How Tight Should My Cat’s Collar Be? You Need to Know!
Choosing the correct collar for your cat is essential, but so is how tight it should be. It’s a question many cat owners might ask themselves; you should be able to get two fingers between your cat and their collar.
When you first fit a collar, your cat might tense its neck muscles, so after a few minutes, you should always check and adjust the collar if necessary. A collar that is too loose or too tight threatens your cat’s safety, and below we’ll explain exactly how.
Does My Cat Need a Collar?
If there’s a risk associated with putting on a collar incorrectly, you might be wondering if your cat even needs a collar in the first place. So, why might you need a collar for your cat?
Microchipping is the safest identification method, but if your cat goes outside, it is also sensible to use a collar and tags to show your cat has an owner. Tags can list the owner’s details and important medical information.
Cat Flap Activation
Cat flaps can be activated by a cat’s microchip, negating the need to wear a collar. However, you can still get cat doors that respond to a magnet on the cat’s collar. You might even have an automatic cat feeder that works the same way.
Collars can have reflective stripes to illuminate your cat in the dark. This is especially helpful when they’re crossing the street.
Owners might want to reduce the risk to wildlife in their garden by adding a bell to their cat’s collar. This may reduce the number of birds or small rodents your cat can hunt and catch.
You can use a flea collar to repel pests, but ensure you select a quality brand that’s been thoroughly tested to minimize the chance of an adverse reaction.

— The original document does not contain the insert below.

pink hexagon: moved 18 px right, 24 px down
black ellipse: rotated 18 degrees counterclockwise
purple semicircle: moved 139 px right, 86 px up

Can Collars Cause Injuries?
Injuries can occur for a variety of reasons, for example:
- Hair loss due to a reaction to a chemical in the flea collar or rubbing of the collar against the neck
- Cat getting a loose collar caught around its lower jaw
- Front leg getting stuck through a loose collar, which could result in a painful and serious injury to the armpit
- Strangulation when a poorly made collar is hooked on something and doesn’t break open
Injuries occur because a collar has been fitted poorly, made improperly, or is of poor quality. So, the collar’s quality and how you put it on your cat are essential.
What Collar Is Safest for Your Cat?
A collar with a breakaway buckle is your safest option. If your pet is caught on something, the collar will snap open when your cat attempts to pull away. It means they might return home without it, so if your cat is particularly active and prone to getting stuck, you might be regularly replacing them!

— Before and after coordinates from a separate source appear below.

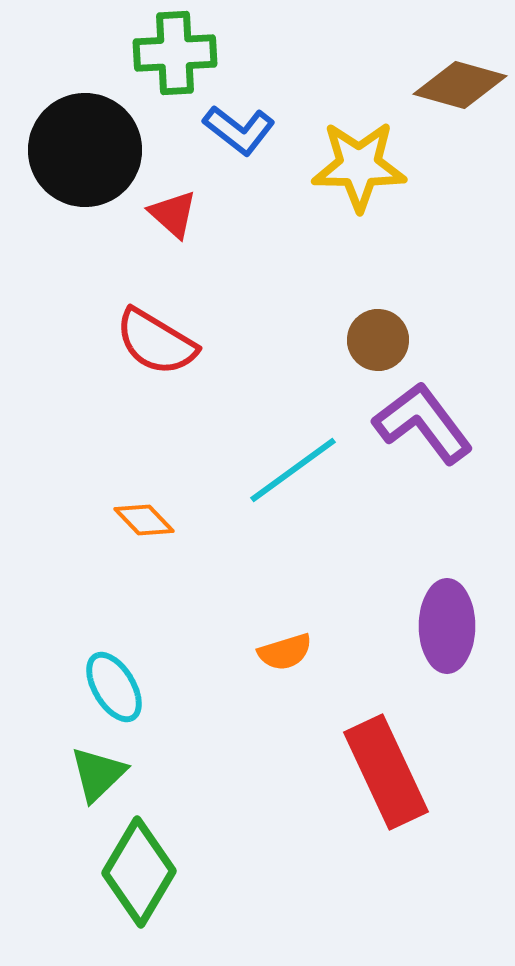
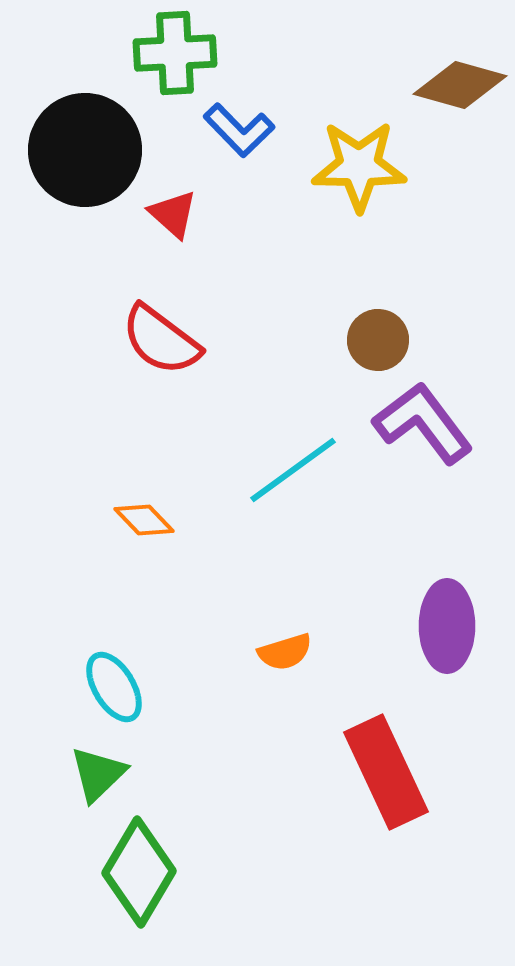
blue L-shape: rotated 8 degrees clockwise
red semicircle: moved 5 px right, 2 px up; rotated 6 degrees clockwise
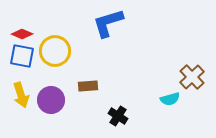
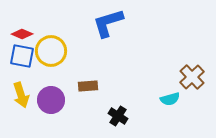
yellow circle: moved 4 px left
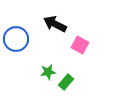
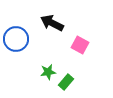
black arrow: moved 3 px left, 1 px up
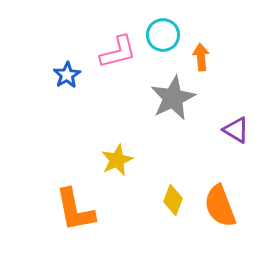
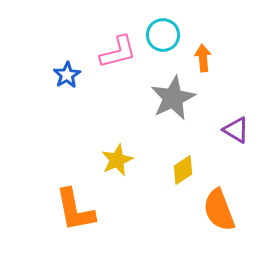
orange arrow: moved 2 px right, 1 px down
yellow diamond: moved 10 px right, 30 px up; rotated 36 degrees clockwise
orange semicircle: moved 1 px left, 4 px down
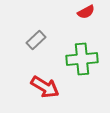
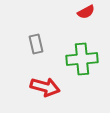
gray rectangle: moved 4 px down; rotated 60 degrees counterclockwise
red arrow: rotated 16 degrees counterclockwise
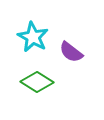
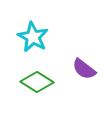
purple semicircle: moved 13 px right, 17 px down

How Tight Should Your Cat’s Collar Be?
You’ll find that most cat collars come in one size, designed to fit a cat with a neck size between 8 to 12 inches. Place the collar around your cat’s neck as big as it will, and then tighten it gradually. You should be able to fit two fingers between the collar and your cat’s neck as a general guideline. Tight enough to stop it being pushed straight off by the cat and loose enough they can breathe freely.
When you have a kitten, check the size regularly as they grow, so it doesn’t become too tight. It’s also not a good idea to leave a kitten unattended wearing a collar. Kittens aren’t always heavy enough to trigger the breakaway buckle, and they’re also more likely to get into a difficult situation than an adult, which is a dangerous combination.

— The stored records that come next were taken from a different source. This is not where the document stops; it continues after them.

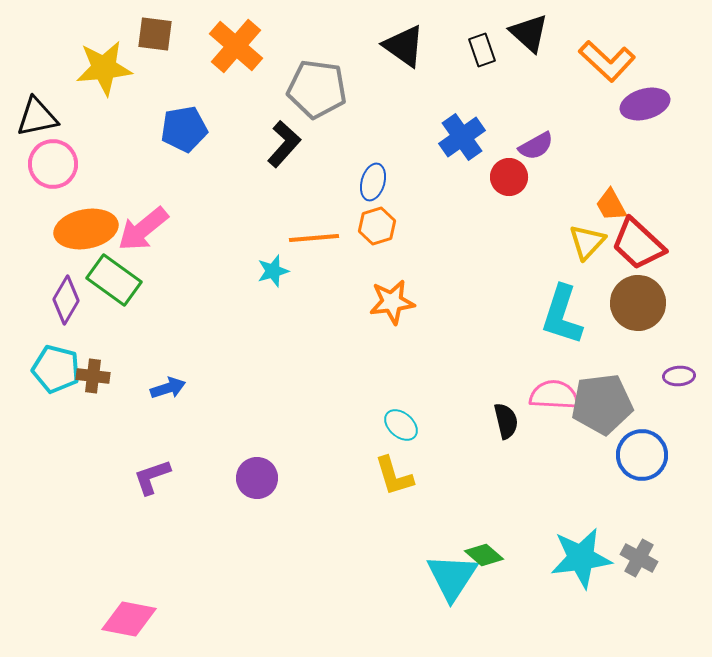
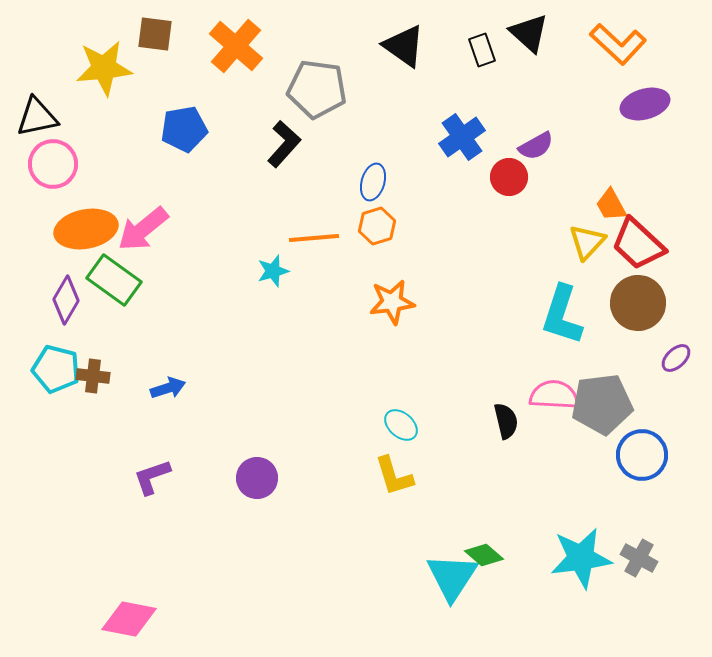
orange L-shape at (607, 61): moved 11 px right, 17 px up
purple ellipse at (679, 376): moved 3 px left, 18 px up; rotated 40 degrees counterclockwise
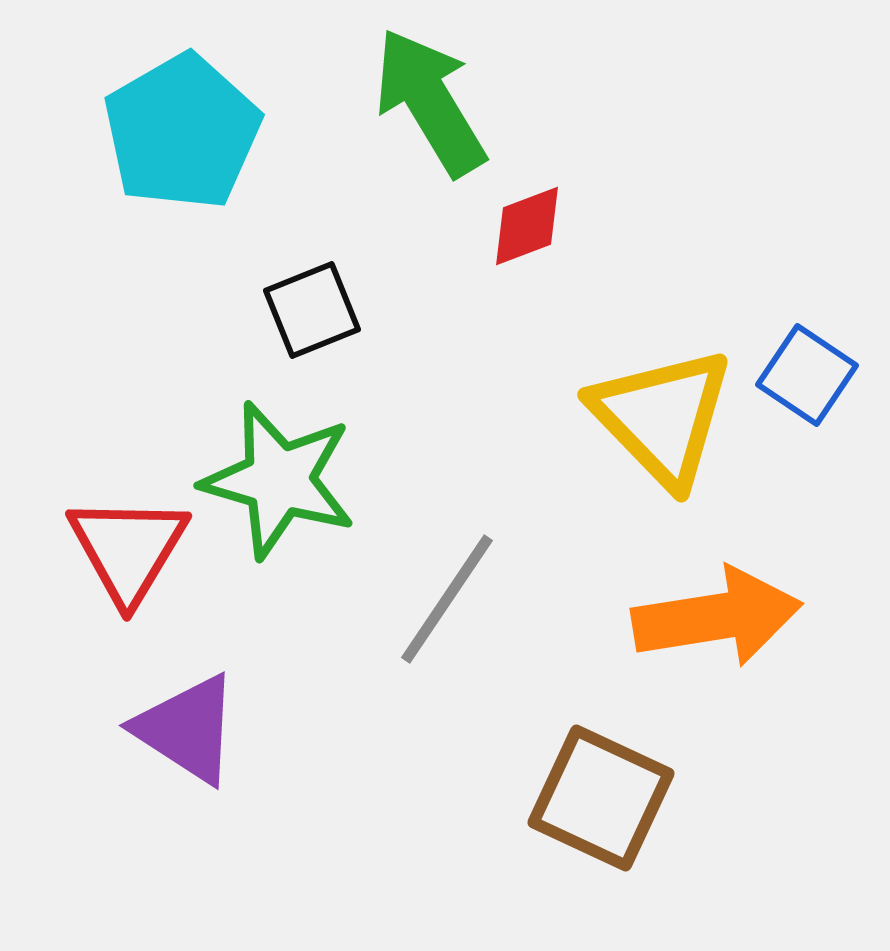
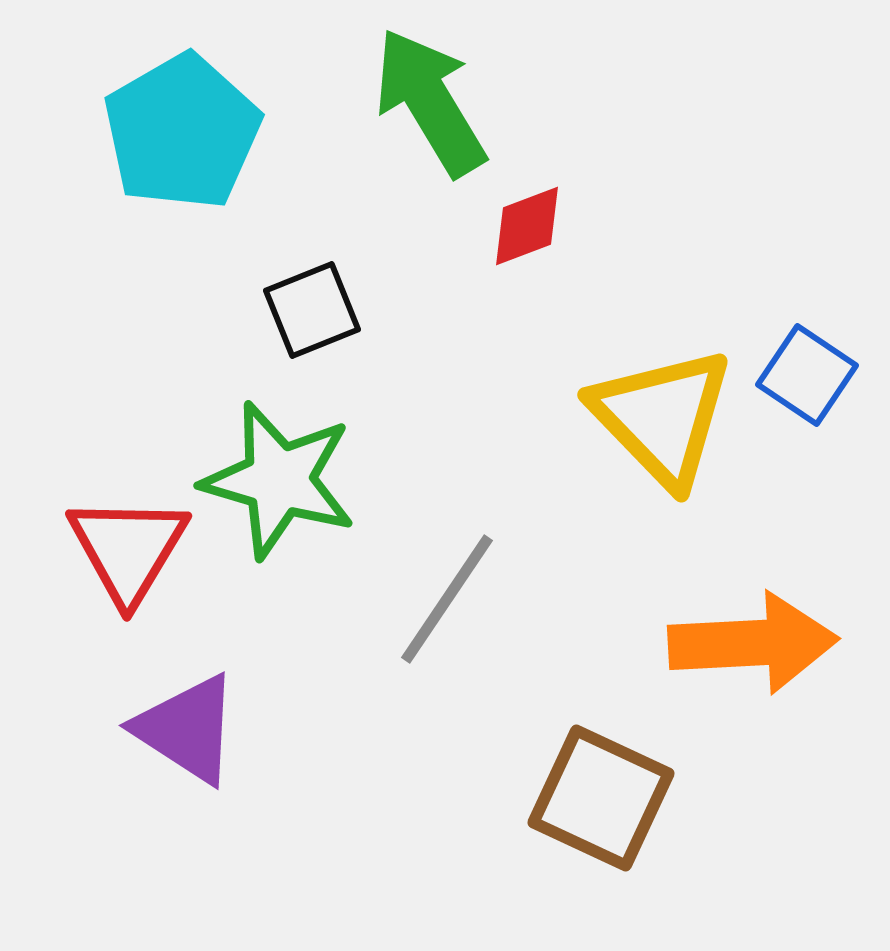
orange arrow: moved 36 px right, 26 px down; rotated 6 degrees clockwise
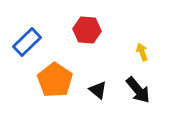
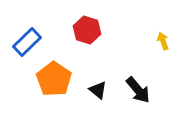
red hexagon: rotated 12 degrees clockwise
yellow arrow: moved 21 px right, 11 px up
orange pentagon: moved 1 px left, 1 px up
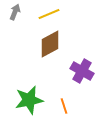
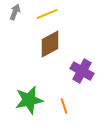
yellow line: moved 2 px left
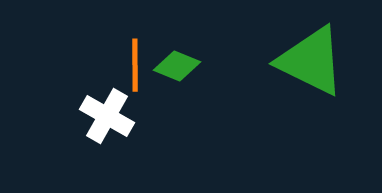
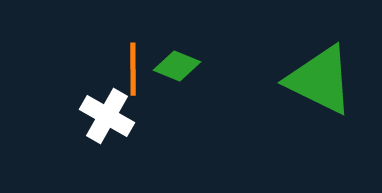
green triangle: moved 9 px right, 19 px down
orange line: moved 2 px left, 4 px down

We all know how curious cats can be! Keep your cat safe with our Hepper Breakaway Collar, made of 100% natural hemp. This collar's quick-release mechanism will make sure your cat never gets stuck, and the metal slip-locks will ensure a tight fit for any breed. Plus, the included jingle bell will protect your local wildlife.
When it comes to your cat’s collar, you must ensure it’s not too loose or too tight. Both can cause problems ranging from uncomfortable to dangerous. The best rule to follow is to check if you can get two fingers between the collar and your cat’s neck. Thankfully, it’s an easy and quick enough way to be sure!